Forecast time series data using ai_forecast()

July 11, 2024

AI Functions now supports ai_forecast(), a new Databricks SQL function for analysts and data scientists designed to extrapolate time series data into the future. See ai_forecast function.

SQL File task support for files with multi-statement SQL queries is GA

July 10, 2024

Support for using files that contain multi-statement SQL queries with the SQL File task is now generally available. This change allows you to run multiple SQL statements from a single file. Previously, you needed to add a separate file for each statement. To learn more about the SQL File task, see SQL task for jobs.

Lakehouse Federation supports Salesforce Data Cloud (Public Preview)

July 10, 2024

You can now run federated queries on data managed by Salesforce Data Cloud. See Run federated queries on Salesforce Data Cloud.

Databricks Assistant system table now available (Public Preview)

July 10, 2024

Databricks Assistant events are now logged in a system table located at system.access.assistant_events. See Databricks Assistant system table reference and example.

Account SCIM API v2.1 (Public Preview)

July 10, 2024

The Account SCIM APIs are updated from v2.0 to v2.1 for speed and reliability. You can download a PDF of the Account SCIM v2.1 API reference.

Foundation Model Fine-tuning available to all us-west-2 customers (Public Preview)

July 10, 2024

Foundation Model Fine-tuning, now part of Mosaic AI Model Training, is now available to all customers in the us-west-2 region. Customers no longer need to request access to use this feature in this region.

With Foundation Model Fine-tuning, you use your own data to customize a foundation model to optimize its performance for your specific application. By fine-tuning or continuing training of a foundation model, you can train your own model using significantly less data, time, and compute resources than training a model from scratch. See Foundation Model Fine-tuning.

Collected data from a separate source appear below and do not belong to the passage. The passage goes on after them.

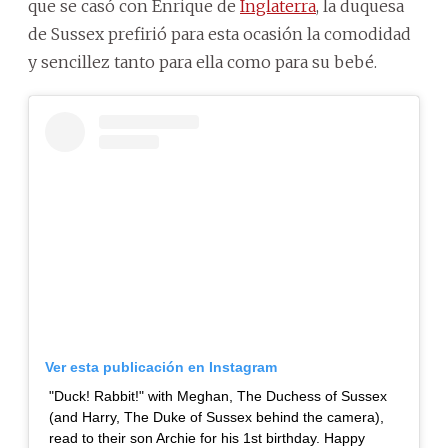
que se casó con Enrique de
Inglaterra
, la duquesa
de Sussex prefirió para esta ocasión la comodidad
y sencillez tanto para ella como para su bebé.
Ver esta publicación en Instagram
"Duck! Rabbit!" with Meghan, The Duchess of Sussex
(and Harry, The Duke of Sussex behind the camera),
read to their son Archie for his 1st birthday. Happy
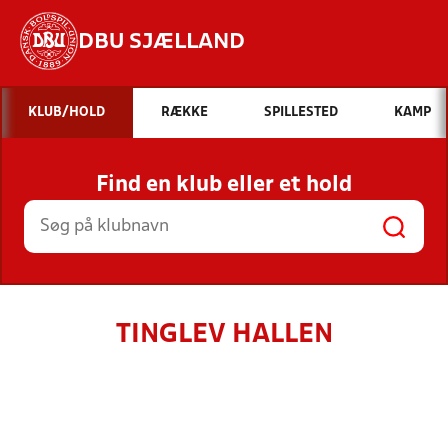
DBU SJÆLLAND
Hvad vil du søge efter?
KLUB/HOLD
RÆKKE
SPILLESTED
KAMP
INDHOLD OG NYHEDER
Find en klub eller et hold
STILLINGER, RESULTATER, KLUBBER OG
HOLD
TINGLEV HALLEN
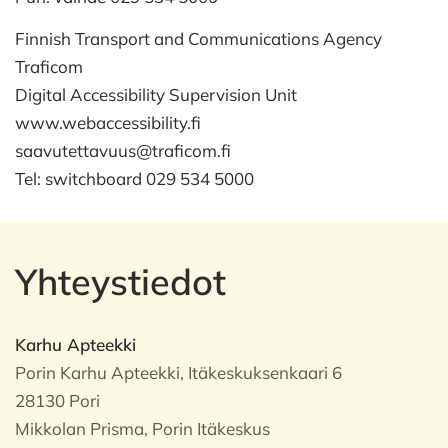
Finnish Transport and Communications Agency
Traficom
Digital Accessibility Supervision Unit
www.webaccessibility.fi
saavutettavuus@traficom.fi
Tel: switchboard 029 534 5000
Yhteystiedot
Karhu Apteekki
Porin Karhu Apteekki, Itäkeskuksenkaari 6
28130 Pori
Mikkolan Prisma, Porin Itäkeskus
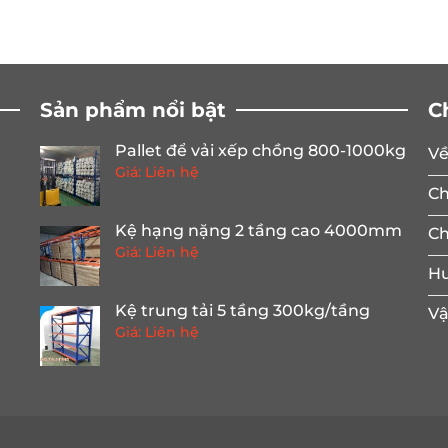
Sản phẩm nổi bật
C
Pallet để vải xếp chồng 800-1000kg
Về
Giá: Liên hệ
Ch
Kệ hạng nặng 2 tầng cao 4000mm
Ch
Giá: Liên hệ
Hư
Kệ trung tải 5 tầng 300kg/tầng
Vậ
Giá: Liên hệ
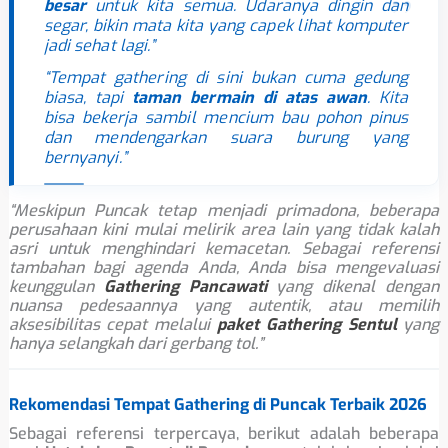
”
besar
untuk kita semua. Udaranya dingin dan
segar, bikin mata kita yang capek lihat komputer
jadi sehat lagi.”
“Tempat gathering di sini bukan cuma gedung
biasa, tapi
taman bermain di atas awan
. Kita
bisa bekerja sambil mencium bau pohon pinus
dan mendengarkan suara burung yang
bernyanyi.”
“Meskipun Puncak tetap menjadi primadona, beberapa
perusahaan kini mulai melirik area lain yang tidak kalah
asri untuk menghindari kemacetan. Sebagai referensi
tambahan bagi agenda Anda, Anda bisa mengevaluasi
keunggulan
Gathering Pancawati
yang dikenal dengan
nuansa pedesaannya yang autentik, atau memilih
aksesibilitas cepat melalui
paket Gathering Sentul
yang
hanya selangkah dari gerbang tol.”
Rekomendasi Tempat Gathering di Puncak Terbaik 2026
Sebagai referensi terpercaya, berikut adalah beberapa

UK Cyber Essentials Plus compliance controls

July 10, 2024

UK Cyber Essentials Plus (UKCE+) controls provide enhancements that help you with cyber essentials compliance for your workspace. UKCE+ is a certification created by the UK government to simplify and standardize IT security practices for commercial organizations who interact with UK government data. See UK Cyber Essentials Plus compliance controls.

End of life for Databricks-managed passwords

July 10, 2024

Starting on July 10, 2024, you can no longer use Databricks-managed passwords to authenticate to the Databricks UI or APIs, known as basic authentication. If you do not have single sign-on configured, users now receive a unique code via email to log in. For automation, Databricks recommends using OAuth authentication. You can also authenticate with personal access tokens.

See End of life for Databricks-managed passwords.

Sign-in with one-time passcodes and external accounts

July 10, 2024

You can now allow users to sign in to Databricks using one-time passcodes or common external accounts, such as Google or Microsoft. See Sign-in with email or external accounts.

Resource quota increase for tables per Unity Catalog metastore

July 3, 2024

Your Unity Catalog metastore can now register up to one million tables. See Resource quotas.

Databricks Assistant can diagnose notebook errors automatically

July 2, 2024

Databricks Assistant can now run /fix in notebooks automatically when it detects an error message. Assistant uses generative AI to analyze your code and the error message to suggest a fix directly in your notebook. For more information, see Debug code: Python and SQL examples.

Support for the :param syntax with the SQL file task is GA

July 1, 2024

Support for using the :param syntax with parameterized queries in the Databricks Jobs SQL File task is generally available. You can now reference query parameters by prefixing their names with a colon (:parameter_name). This syntax is in addition to the existing support for the double curly braces ({{parameter_name}}) syntax. To learn more about using parameterized queries with the SQL File task, see Configure task parameters.

OAuth in Databricks on AWS GovCloud

July 1, 2024

OAuth authentication is now available in Databricks on AWS GovCloud. See Authenticate access to Databricks with a service principal using OAuth (OAuth M2M).